The New York Times included the film on its Best 1,000 Movies Ever list from 2003.

=== Accolades ===

| Award | Category | Recipients | Result |
| Academy Awards | Best Original Score | Henry Mancini | Nominated |
| Best Original Song | "It's Easy to Say": Music by Henry Mancini; Lyrics by Robert Wells | Nominated |
| Golden Globe Awards | Best Motion Picture – Musical or Comedy |  | Nominated |
| Best Actor in a Motion Picture – Musical or Comedy | Dudley Moore | Nominated |
| Best Actress in a Motion Picture – Musical or Comedy | Julie Andrews | Nominated |
| Best Original Score – Motion Picture | Henry Mancini | Nominated |
| New Star of the Year – Actress | Bo Derek | Nominated |
| Jupiter Awards | Best International Actress | Nominated |
| National Society of Film Critics Awards | Best Film |  | 4th Place |
| Best Director | Blake Edwards | 4th Place |
| Best Screenplay | 5th Place |
| Writers Guild of America Awards | Best Comedy – Written Directly for the Screenplay | Nominated |

== Cultural impact ==
Bo Derek's role shot her to instant stardom and status as a sex symbol. Her beaded and plaited cornrow hairstyle in the film was widely copied.

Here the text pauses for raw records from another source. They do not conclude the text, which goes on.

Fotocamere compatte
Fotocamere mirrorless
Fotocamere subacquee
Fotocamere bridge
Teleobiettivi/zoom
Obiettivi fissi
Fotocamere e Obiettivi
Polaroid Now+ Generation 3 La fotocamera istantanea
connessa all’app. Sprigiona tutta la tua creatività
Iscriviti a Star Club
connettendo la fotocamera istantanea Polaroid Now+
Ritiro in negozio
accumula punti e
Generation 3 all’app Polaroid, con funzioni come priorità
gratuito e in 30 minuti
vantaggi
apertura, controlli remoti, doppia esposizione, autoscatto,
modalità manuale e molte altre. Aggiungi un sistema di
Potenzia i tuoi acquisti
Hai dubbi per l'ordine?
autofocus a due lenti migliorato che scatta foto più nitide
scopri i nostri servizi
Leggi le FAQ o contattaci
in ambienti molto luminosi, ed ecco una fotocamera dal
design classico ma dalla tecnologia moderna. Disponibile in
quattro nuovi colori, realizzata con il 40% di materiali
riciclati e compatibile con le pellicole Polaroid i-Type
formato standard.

The film also brought renewed fame to the one-movement orchestral piece Boléro by Maurice Ravel, whose music was still under copyright at the time. As a result of the film, sales of Boléro generated an estimated $1 million in royalties and briefly made Ravel the best-selling classical composer 40 years after his death. Derek appeared in a 1984 film named Bolero, titled to capitalize upon the piece's renewed popularity.

==Remake==
In 2003, it was announced that Blake Edwards would direct a remake to be titled 10 Again for MDP Worldwide, but the project was abandoned.